In this tutorial, we will go under the hood and look at the geometry and appearance types that make them up. Geometry defines the structure of a Primitive, i.e., the triangles, lines, or points that make up the primitive. Appearance defines the shading of the Primitive, including its full GLSL vertex and fragment shaders, as well as the render state.

The benefits of using geometry and appearances are:

Performance: When drawing a large number of Primitives (such as polygons for every zip code in the United States), using geometry directly allows us to combine them into a single geometry to reduce CPU overhead and better utilize the GPU. Combining Primitives is done on a web worker to keep the UI responsive.
Flexibility: Primitives combine geometry and appearance. By separating them, we can modify each independently.
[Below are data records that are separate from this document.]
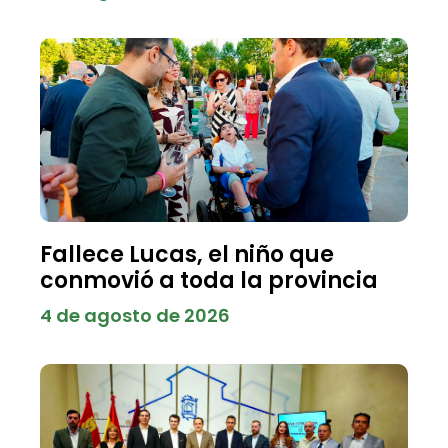
Fallece Lucas, el niño que
conmovió a toda la provincia
4 de agosto de 2026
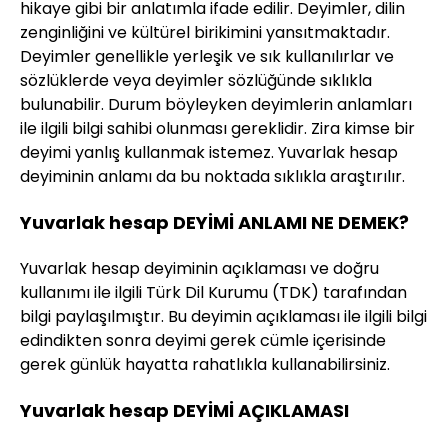
hikaye gibi bir anlatımla ifade edilir. Deyimler, dilin
zenginliğini ve kültürel birikimini yansıtmaktadır.
Deyimler genellikle yerleşik ve sık kullanılırlar ve
sözlüklerde veya deyimler sözlüğünde sıklıkla
bulunabilir. Durum böyleyken deyimlerin anlamları
ile ilgili bilgi sahibi olunması gereklidir. Zira kimse bir
deyimi yanlış kullanmak istemez. Yuvarlak hesap
deyiminin anlamı da bu noktada sıklıkla araştırılır.
Yuvarlak hesap DEYİMİ ANLAMI NE DEMEK?
Yuvarlak hesap deyiminin açıklaması ve doğru
kullanımı ile ilgili Türk Dil Kurumu (TDK) tarafından
bilgi paylaşılmıştır. Bu deyimin açıklaması ile ilgili bilgi
edindikten sonra deyimi gerek cümle içerisinde
gerek günlük hayatta rahatlıkla kullanabilirsiniz.
Yuvarlak hesap DEYİMİ AÇIKLAMASI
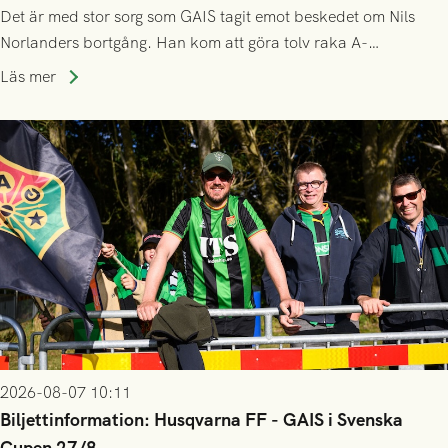
Det är med stor sorg som GAIS tagit emot beskedet om Nils
Norlanders bortgång. Han kom att göra tolv raka A-
lagssäsonger i Grönsvart och är en av få spelare som i GAIS
Läs mer
gjort fler än 200 matcher.
2026-08-07 10:11
Biljettinformation: Husqvarna FF - GAIS i Svenska
Cupen 27/8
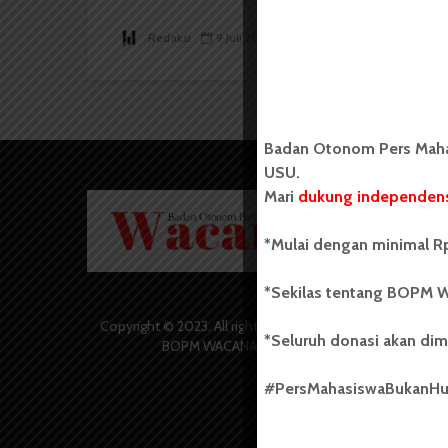
Redaksi
9 Juli 2017
3 menit waktu baca
Badan Otonom Pers Mahas
USU.
Mari
dukung independens
Badan O
Wacana 
yang berd
*Mulai dengan minimal Rp
secara m
Universi
*Sekilas tentang BOPM W
Sebelum
salah sa
Copyright © 2023. All rights reserved
*Seluruh donasi akan dim
(UKM) di
BOPM WACANA.
dengan 
USU yang 
#PersMahasiswaBukanH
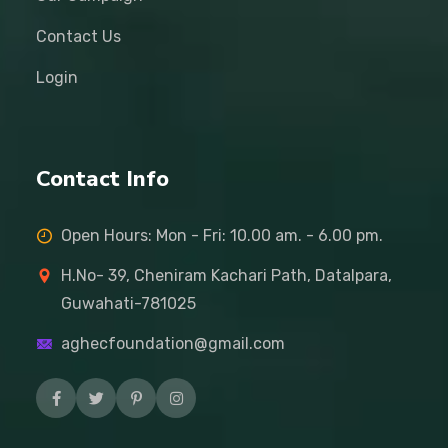
Contact Us
Login
Contact Info
Open Hours: Mon - Fri: 10.00 am. - 6.00 pm.
H.No- 39, Cheniram Kachari Path, Datalpara,
Guwahati-781025
aghecfoundation@gmail.com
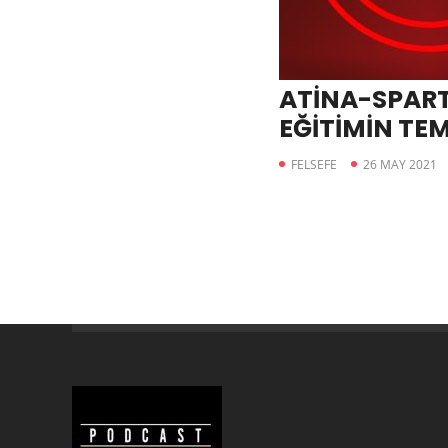
ATİNA-SPART
EĞİTİMİN TE
FELSEFE
26 MAY 2021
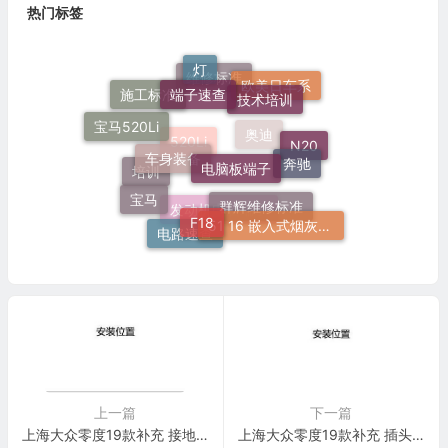
热门标签
灯
端子速查
技术培训
欧美日车系
维修标准
施工标准
宝马520Li
车身装备
电脑板端子
奔驰
N20
奥迪
520Li
培训
宝马
F18
51 16 嵌入式烟灰缸托架
群辉维修标准
发动机电脑端子
电路速查
上一篇
下一篇
上海大众零度19款补充 接地点 电路图
上海大众零度19款补充 插头 电路图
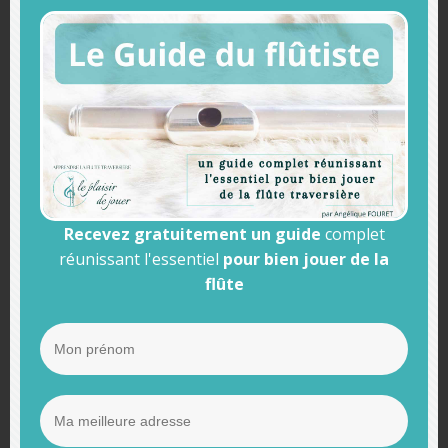
groupes, mais les emplois du temps de chacun étant
généralement très compliqués, il est rare que cette
opportunité se produise. Si vous souhaitez jouer en
ensemble, vous devrez vous rapprocher d’ensemble
associatif ou participer à des stages musicaux.
Prendre des cours particuliers avec
un professeur, c’est pour vous si :
Recevez gratuitement un guide
complet
– vous pouvez consacrer au moins 2h à
réunissant l'essentiel
pour bien jouer de la
votre pratique musicale hebdomadaire
flûte
– vous souhaitez être libre dans votre
engagement de durée
– vous ne souhaitez pas faire un cours
de flûte traversière par semaine
– votre temps est compté et vous ne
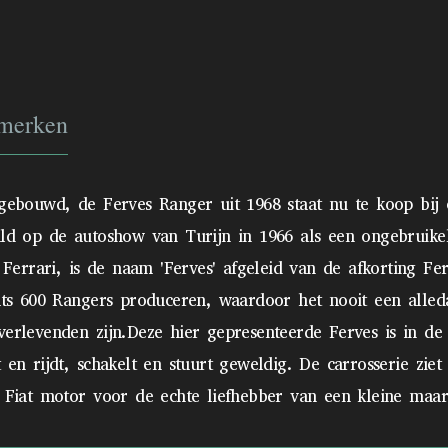
merken
 gebouwd, de Ferves Ranger uit 1968 staat nu te koop bij 
uld op de autoshow van Turijn in 1966 als een ongebruikeli
rari, is de naam 'Ferves' afgeleid van de afkorting Ferrar
echts 600 Rangers produceren, waardoor het nooit een alle
verlevenden zijn.Deze hier gepresenteerde Ferves is in de 
 en rijdt, schakelt en stuurt geweldig. De carrosserie zie
 Fiat motor voor de echte liefhebber van een kleine maar 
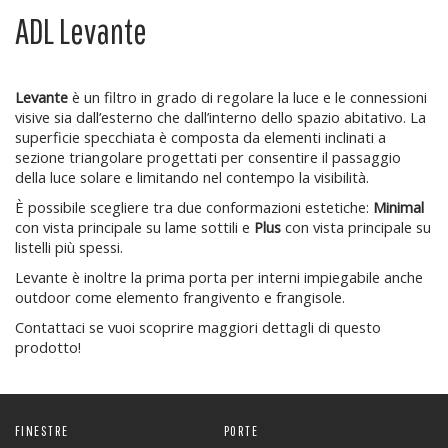
ADL Levante
Levante
è un filtro in grado di regolare la luce e le connessioni
visive sia dall’esterno che dall’interno dello spazio abitativo. La
superficie specchiata è composta da elementi inclinati a
sezione triangolare progettati per consentire il passaggio
della luce solare e limitando nel contempo la visibilità.
È possibile scegliere tra due conformazioni estetiche:
Minimal
con vista principale su lame sottili e
Plus
con vista principale su
listelli più spessi.
Levante è inoltre la prima porta per interni impiegabile anche
outdoor come elemento frangivento e frangisole.
Contattaci se vuoi scoprire maggiori dettagli di questo
prodotto!
FINESTRE
PORTE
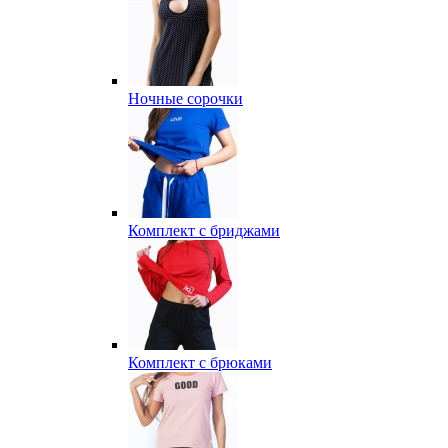
Ночные сорочки
Комплект с бриджами
Комплект с брюками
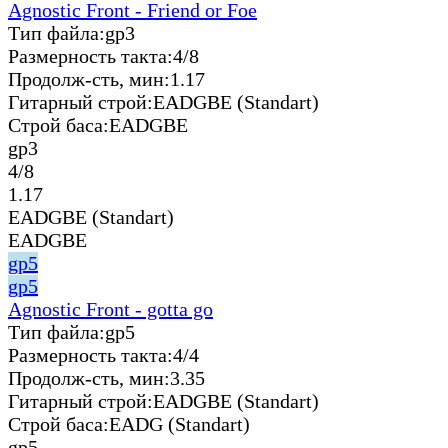
Agnostic Front - Friend or Foe
Тип файла:
gp3
Размерность такта:
4/8
Продолж-сть, мин:
1.17
Гитарный строй:
EADGBE (Standart)
Строй баса:
EADGBE
gp3
4/8
1.17
EADGBE (Standart)
EADGBE
gp5
gp5
Agnostic Front - gotta go
Тип файла:
gp5
Размерность такта:
4/4
Продолж-сть, мин:
3.35
Гитарный строй:
EADGBE (Standart)
Строй баса:
EADG (Standart)
gp5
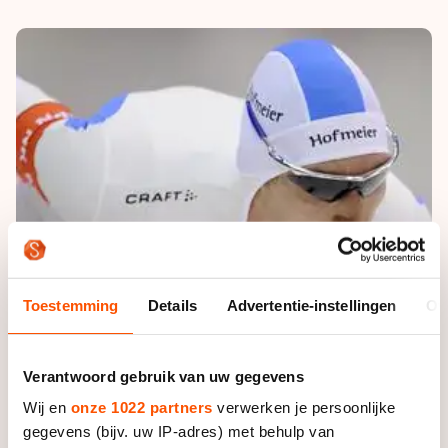
De weg op
Persoonlijke records & tijden
Inlineskaten
Schoonrijden
Inschrijven wedstrijden
Historie & statistiek
Schaatsfans
Kunstschaatsen
Natuurijs
Algemene Nederlandse Schaatstijd
Alles voor jou als schaatsfan
Deze zomer de weg op
Olympische Spelen
Evenementen
Waar kan ik schaatsen en skaten?
Olympische Spelen
Tickets
Medaille overzicht
Livestreams
Medaillespiegel
Word schaatsfan!
Olympische uitslagen
Winacties
Toestemming
Details
Advertentie-instellingen
Ov
Van Jong tot Goud verhalen
Verantwoord gebruik van uw gegevens
Wij en
onze 1022 partners
verwerken je persoonlijke
gegevens (bijv. uw IP-adres) met behulp van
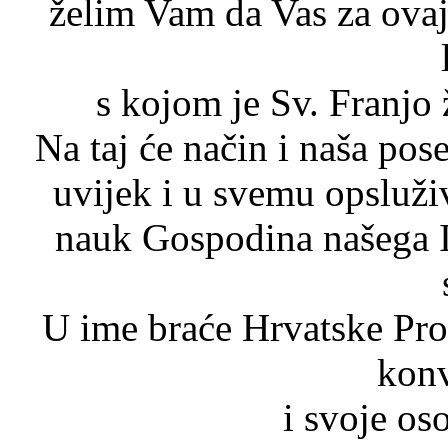
želim Vam da Vas za ova
s kojom je Sv. Franjo 
Na taj će način i naša pos
uvijek i u svemu opsluživ
nauk Gospodina našega Is
U ime braće Hrvatske Pro
konv
i svoje o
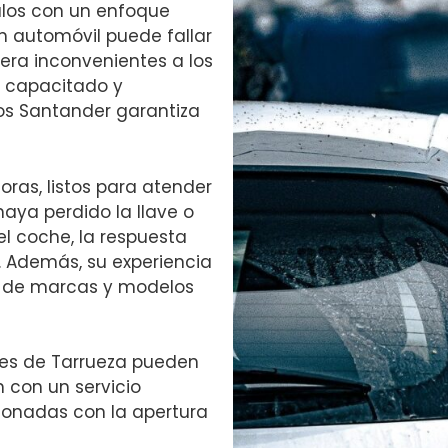
ulos con un enfoque
un automóvil puede fallar
ra inconvenientes a los
e capacitado y
ros Santander garantiza
oras, listos para atender
aya perdido la llave o
l coche, la respuesta
. Además, su experiencia
d de marcas y modelos
tes de Tarrueza pueden
 con un servicio
cionadas con la apertura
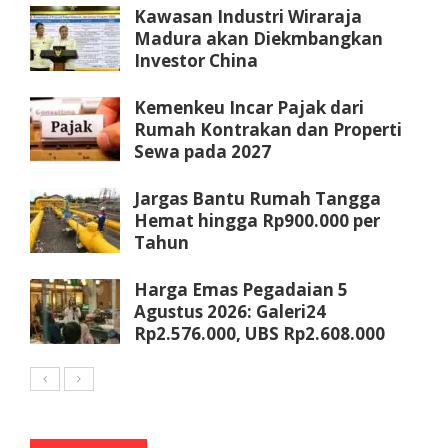
Kawasan Industri Wiraraja
Madura akan Diekmbangkan
Investor China
Kemenkeu Incar Pajak dari
Rumah Kontrakan dan Properti
Sewa pada 2027
Jargas Bantu Rumah Tangga
Hemat hingga Rp900.000 per
Tahun
Harga Emas Pegadaian 5
Agustus 2026: Galeri24
Rp2.576.000, UBS Rp2.608.000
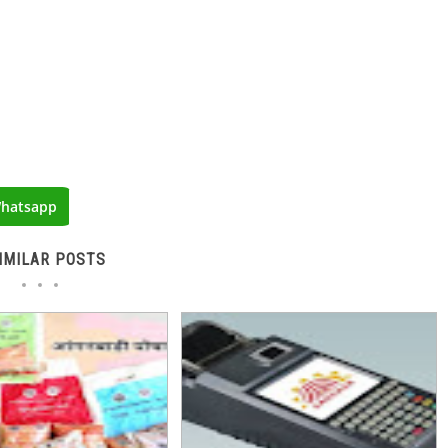
hatsapp
IMILAR POSTS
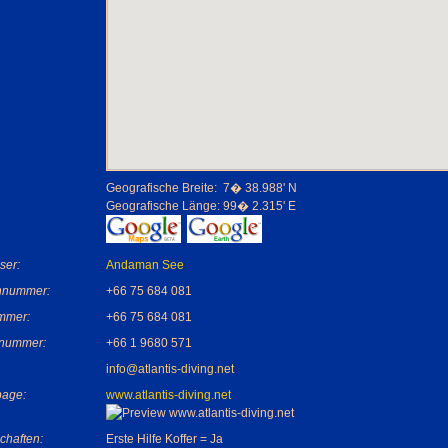
Geografische Breite:
7� 38.988' N
Geografische Länge:
99� 2.315' E
ser:
Andaman See
nnummer:
+66 75 684 081
mmer:
+66 75 684 081
nummer:
+66 1 9680 571
info@atlantis-diving.net
age:
www.atlantis-diving.net
chaften:
Erste Hilfe Koffer = Ja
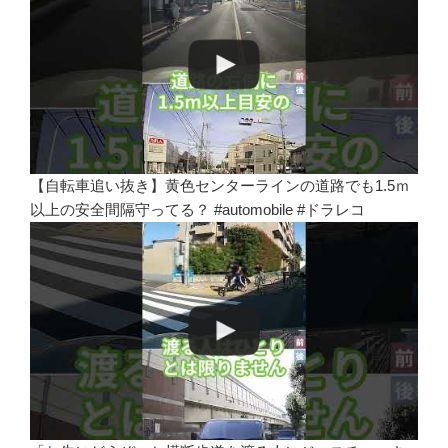
【自転車追い抜き】黄色センターラインの道路でも1.5ｍ
以上の安全間隔守ってる？ #automobile #ドラレコ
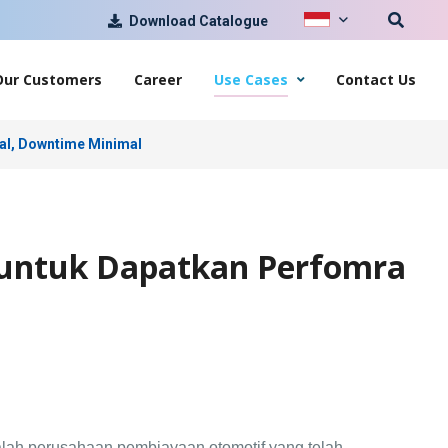
Download Catalogue
Our Customers
Career
Use Cases
Contact Us
al, Downtime Minimal
untuk Dapatkan Perfomra
alah perusahaan pembiayaan
otomotif yang telah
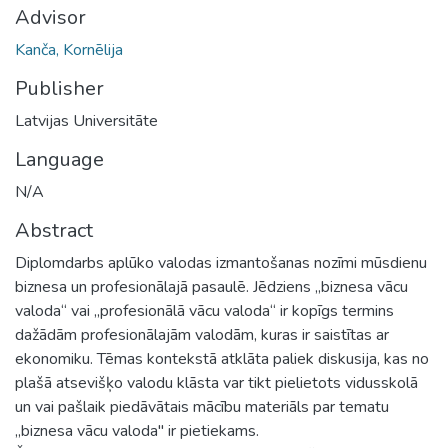
Advisor
Kanča, Kornēlija
Publisher
Latvijas Universitāte
Language
N/A
Abstract
Diplomdarbs aplūko valodas izmantošanas nozīmi mūsdienu
biznesa un profesionālajā pasaulē. Jēdziens „biznesa vācu
valoda“ vai „profesionālā vācu valoda“ ir kopīgs termins
dažādām profesionālajām valodām, kuras ir saistītas ar
ekonomiku. Tēmas kontekstā atklāta paliek diskusija, kas no
plašā atsevišķo valodu klāsta var tikt pielietots vidusskolā
un vai pašlaik piedāvātais mācību materiāls par tematu
„biznesa vācu valoda" ir pietiekams.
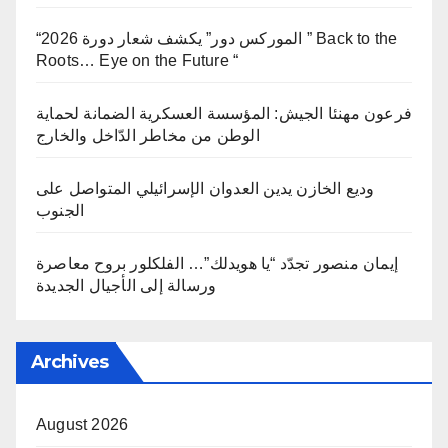
“الموركس دور” يكشف شعار دورة 2026 ” Back to the
Roots… Eye on the Future “
فرعون مهنئا الجيش: المؤسسة العسكرية الضمانة لحماية
الوطن من مخاطر الدّاخل والخارج
وديع الخازن يدين العدوان الإسرائيلي المتواصل على
الجنوب
إيمان منصور تجدّد “يا هويدلك”… الفلكلور بروح معاصرة
ورسالة إلى الأجيال الجديدة
Archives
August 2026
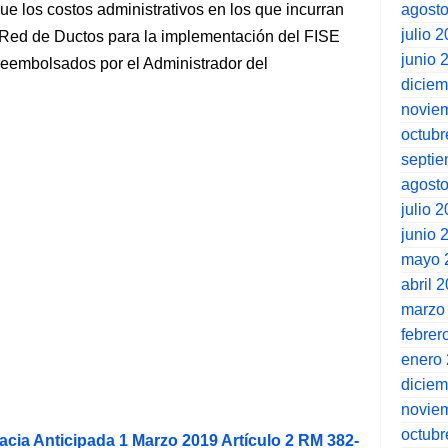
agost
e los costos administrativos en los que incurran
julio 
r Red de Ductos para la implementación del FISE
junio 
reembolsados por el Administrador del
dicie
novie
octubr
septi
agost
julio 
junio 
mayo 
abril 
marzo
febrer
enero
dicie
novie
octubr
acia Anticipada 1 Marzo 2019 Artículo 2 RM 382-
We can add new geometries that are compatible with many different appearances, and vice versa.
Low-level access: Appearances provide close-to-the-metal rendering access without worrying about all the details of using the Renderer directly. Appearances make it easy to:
- Write full GLSL vertex and fragment shaders
- Use custom render states

Of course, there are also some drawbacks:

Using geometry and appearances directly requires more code and a deeper understanding of graphics. Entities are at an abstraction level suitable for mapping applications; geometry and appearances are at an abstraction level closer to a traditional 3D engine.
Combining geometries is effective for static data, but not necessarily for dynamic data.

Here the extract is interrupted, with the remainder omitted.